Acontece, assim, uma seleção de repertório a partir da lógica privada de atuação dos grandes conglomerados varejistas, não somente do que será vendido, mas antes de quase tudo o que será produzido. Apesar de a autora levantar esses aspectos na perspectiva do mercado dos países desenvolvidos, muito dessas práticas já acontecem no Brasil. Não podemos esquecer de casos como o da banda Planet Hemp, que no início da carreira chegou a ser acusada de apologia às drogas por parte dos meios de comunicação. Depois de alguma acomodação, a banda conseguiu mudar a imagem de apologia para uma atitude moderninha com relação às drogas, entrando para o circuito dos grandes artistas nacionais e hoje vai muito bem, fazendo grande sucesso em todas as rádios e em canais de clips musicais como a MTV.

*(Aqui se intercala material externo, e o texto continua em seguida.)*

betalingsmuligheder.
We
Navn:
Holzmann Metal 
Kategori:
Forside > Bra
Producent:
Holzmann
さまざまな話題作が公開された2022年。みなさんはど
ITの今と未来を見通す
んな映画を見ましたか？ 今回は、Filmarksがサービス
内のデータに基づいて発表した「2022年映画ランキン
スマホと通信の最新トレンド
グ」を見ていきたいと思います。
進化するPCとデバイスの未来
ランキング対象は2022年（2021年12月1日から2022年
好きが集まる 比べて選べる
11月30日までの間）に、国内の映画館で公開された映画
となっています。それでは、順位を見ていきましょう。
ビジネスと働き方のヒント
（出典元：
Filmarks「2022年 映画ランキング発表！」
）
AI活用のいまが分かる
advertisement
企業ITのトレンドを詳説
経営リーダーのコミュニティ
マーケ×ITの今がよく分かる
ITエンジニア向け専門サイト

A autora chama atenção para o fato da maioria das pessoas serem propensas a acreditar em decisões corporativas dessa monta como sendo não-ideológicas, mesmo que apresentem um forte viés político. Tanto no caso do jabá como no da restrição de conteúdos por parte dos varejistas o que está em jogo na verdade são valores eminentemente políticos. Nesse caso, passamos por um processo de “aculturação” em que os valores determinantes para toda a sociedade são aqueles que passam pelo crivo do mercado e consequentemente pelas idéias da classe dominante, engendrando assim uma “cultura comum” a partir de valores e ideais de uma pequena minoria. Não queremos nem podemos reduzir toda a questão da indústria cultural apenas à visão de uma classe, mas fica evidente que qualquer forma de manifestação artística que não contemple a visão de mundo das classes dominantes está fadada ao fracasso mercadológico.

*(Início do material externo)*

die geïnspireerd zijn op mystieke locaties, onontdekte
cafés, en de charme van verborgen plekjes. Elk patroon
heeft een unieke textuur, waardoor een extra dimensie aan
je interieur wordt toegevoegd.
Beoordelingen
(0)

Como pode ser encarada, nessa perspectiva, a omissão das grandes redes de comunicação para o rap da periferia de grupos como o Racionais, que apresenta uma visão de mundo diametralmente oposta àquela das classes dominantes? Sabemos que existe uma recusa explicita do líder do grupo em participar de programas nas grandes redes, e podemos especular que essa recusa é corolário do poder de veto dessas emissoras, que certamente vai exigir desses grupos uma versão higienizada de seus trabalhos (KLEIN, 2004), uma vez que tais conteúdos vão de encontro à visão de mundo das classes dominantes. Quanto mais a cultura é comercializada, maior a imposição da disciplina do mercado em forçar os produtores aos valores conservadores da prudência, antiinovação e um nervosismo quanto a ser causa de conflitos (EAGLETON, 2005).